== MATERIAL TO PROCESS ==
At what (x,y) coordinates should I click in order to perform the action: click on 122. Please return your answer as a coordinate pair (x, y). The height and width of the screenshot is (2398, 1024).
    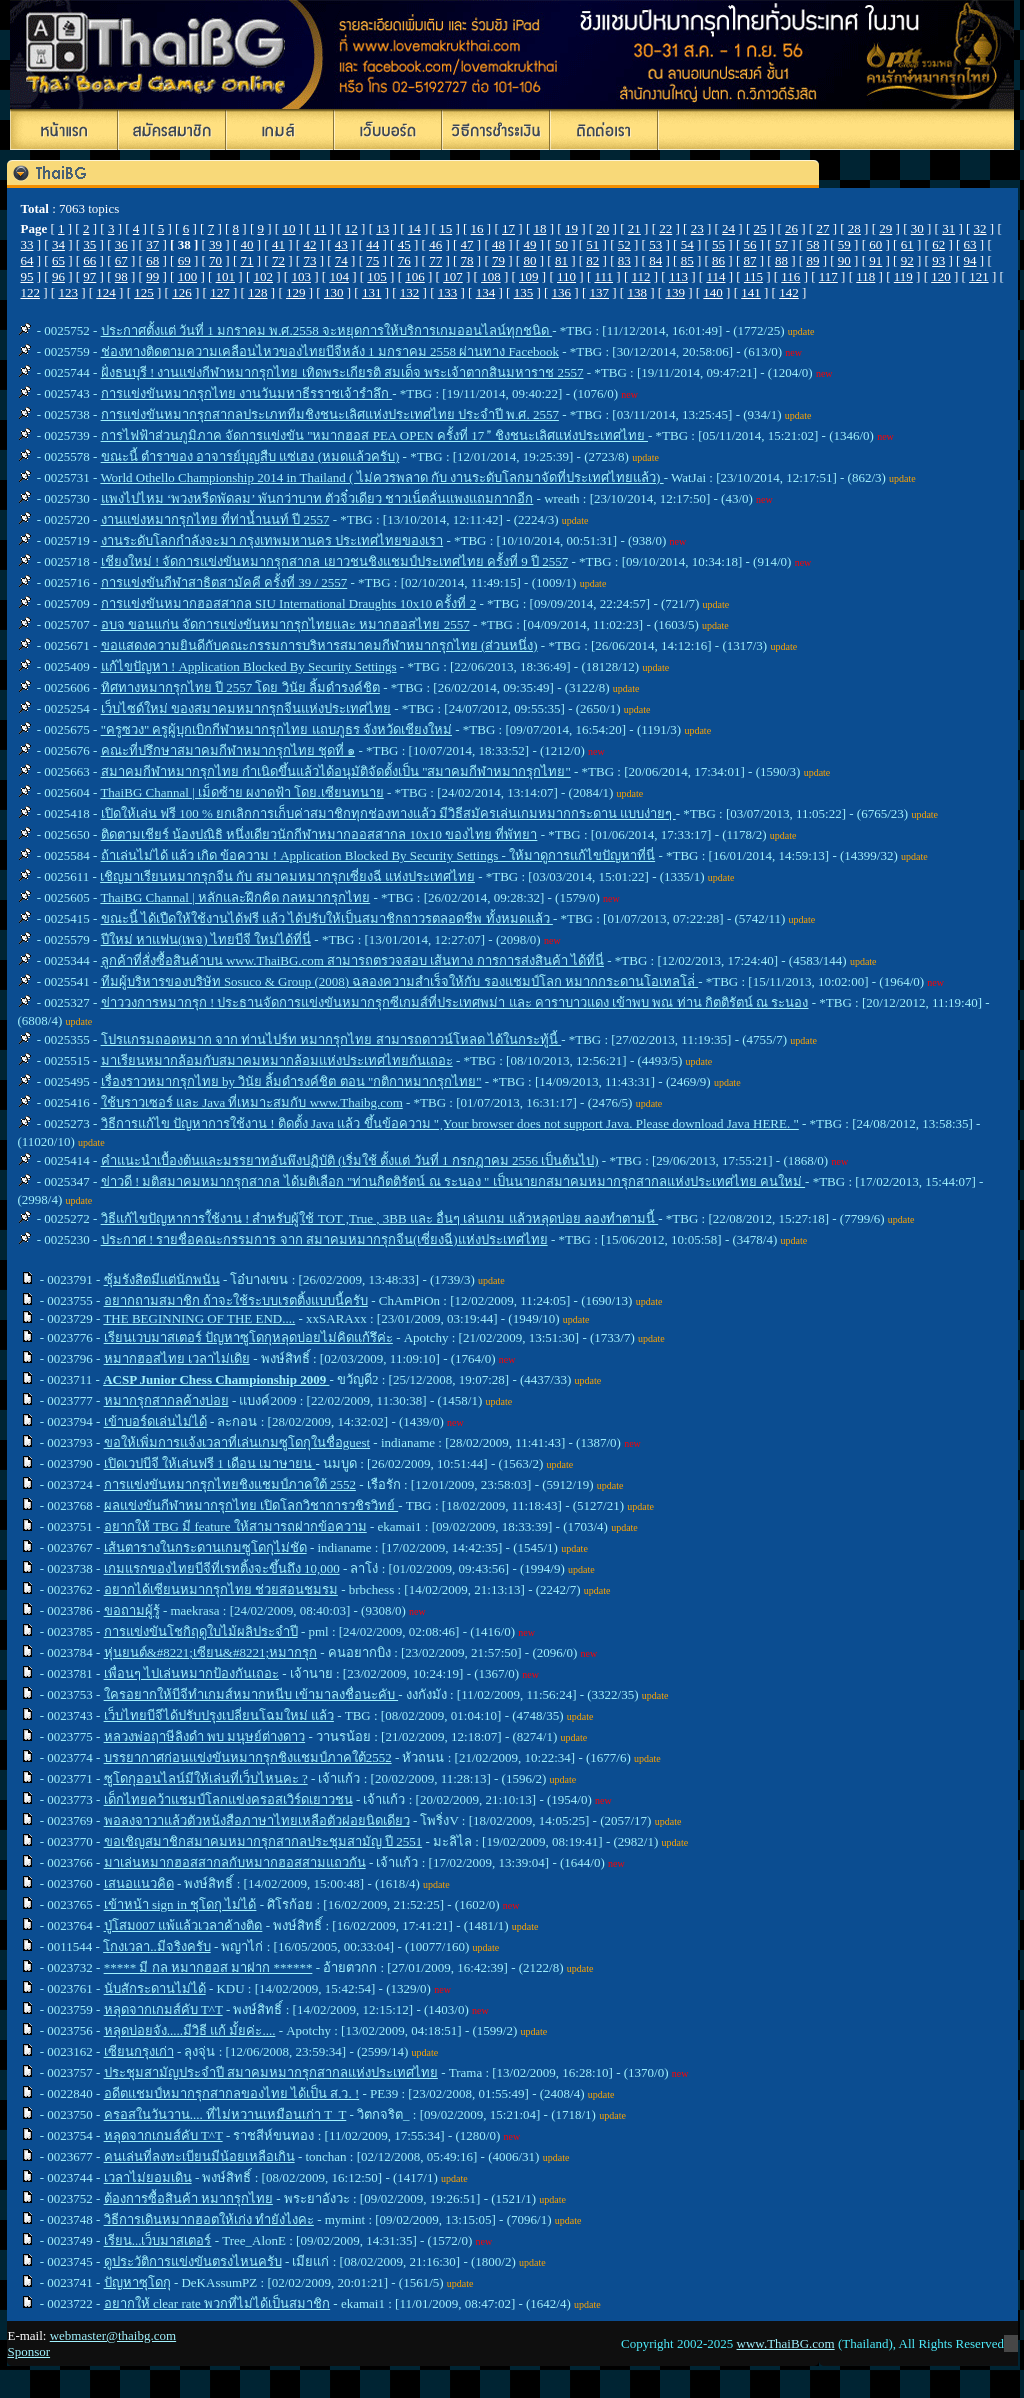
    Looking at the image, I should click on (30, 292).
===
== MATERIAL TO PROCESS ==
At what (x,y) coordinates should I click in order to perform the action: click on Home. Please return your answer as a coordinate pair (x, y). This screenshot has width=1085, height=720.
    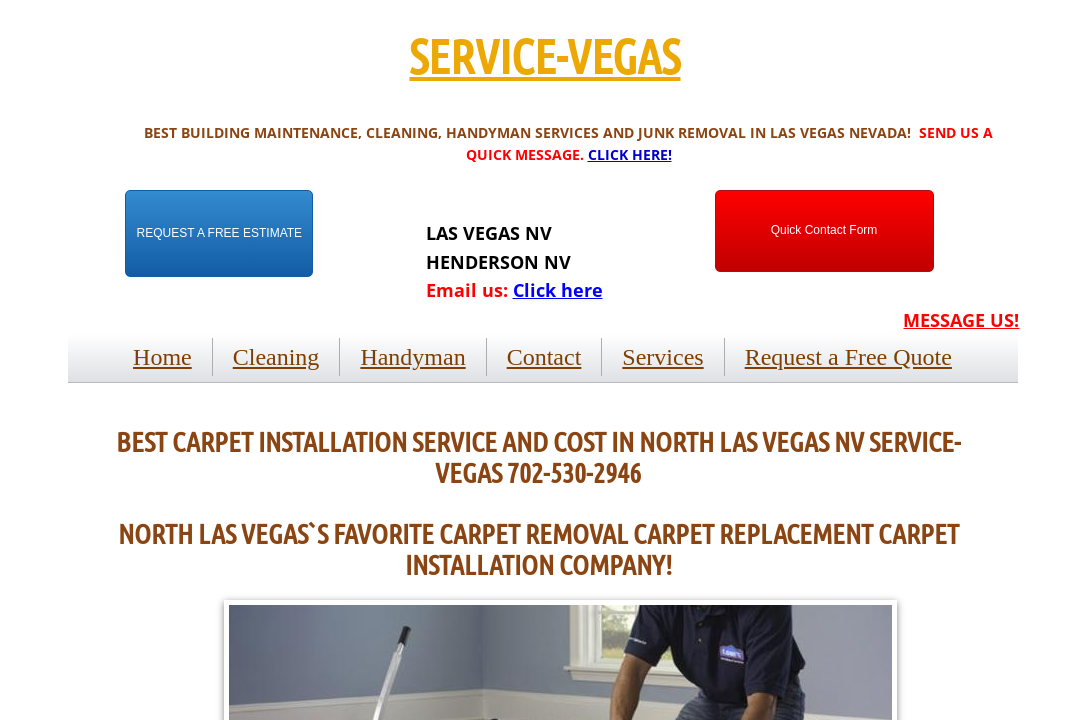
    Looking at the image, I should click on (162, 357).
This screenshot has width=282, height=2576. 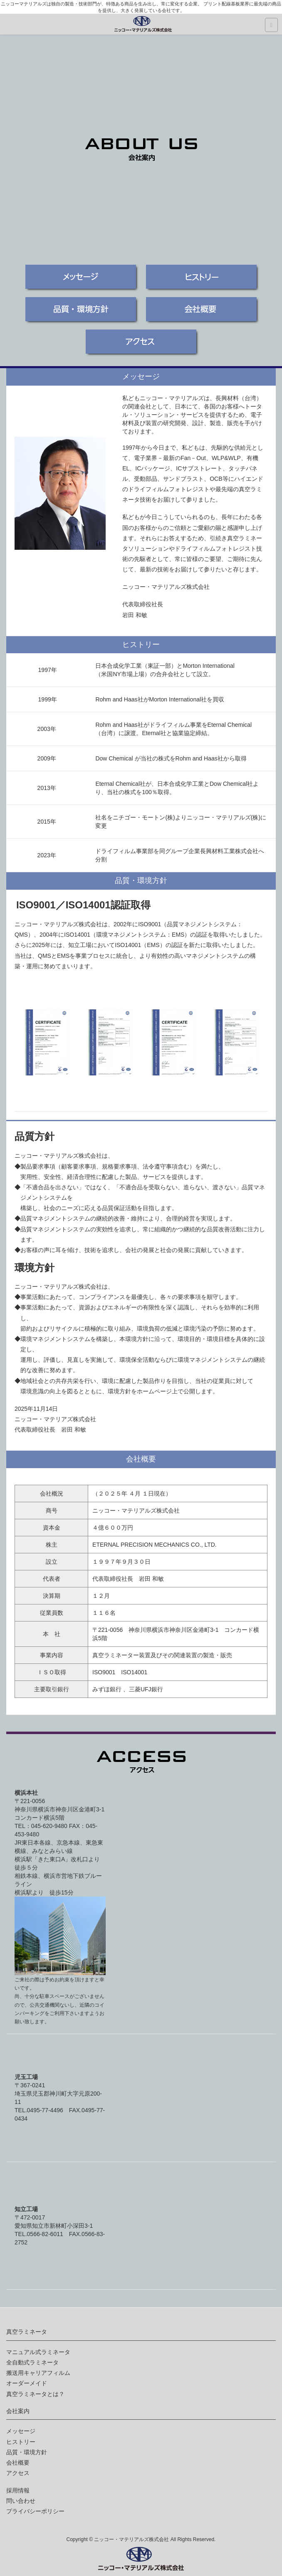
===
== MATERIAL TO PROCESS ==
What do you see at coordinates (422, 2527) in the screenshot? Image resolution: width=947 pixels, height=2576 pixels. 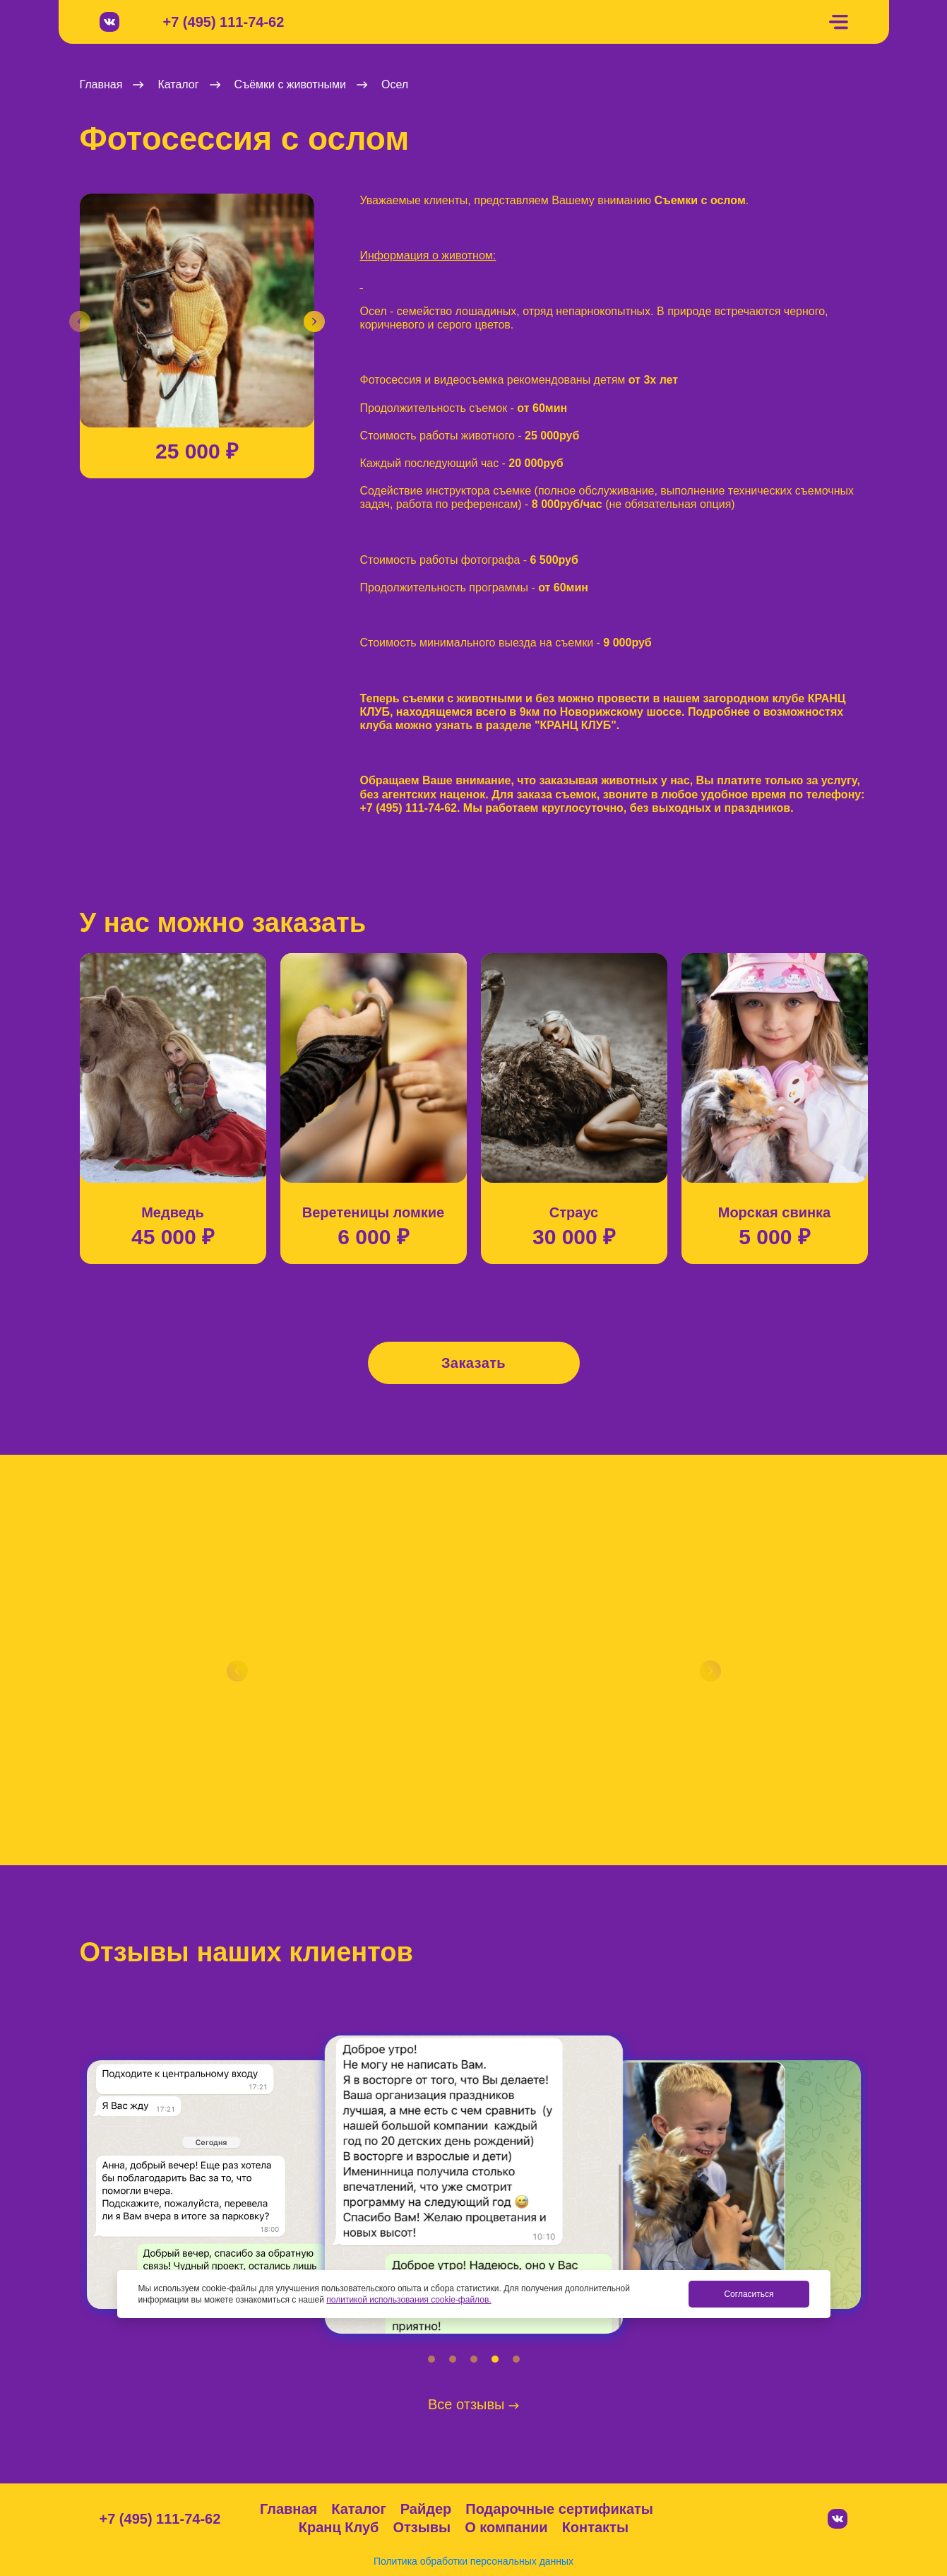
===
**INSTRUCTIONS TO FOLLOW:**
Produce an exact reproduction of the listing above, limited to the lines starting at the line with "has width=1085, height=720." and ending at the line with "This screenshot has width=282, height=2576.", both kept, with every picture left out.

**RESULT:**
At what (x,y) coordinates should I click in order to perform the action: click on Home. Please return your answer as a coordinate pair (x, y). This screenshot has width=1085, height=720.
    Looking at the image, I should click on (162, 357).
This screenshot has width=282, height=2576. 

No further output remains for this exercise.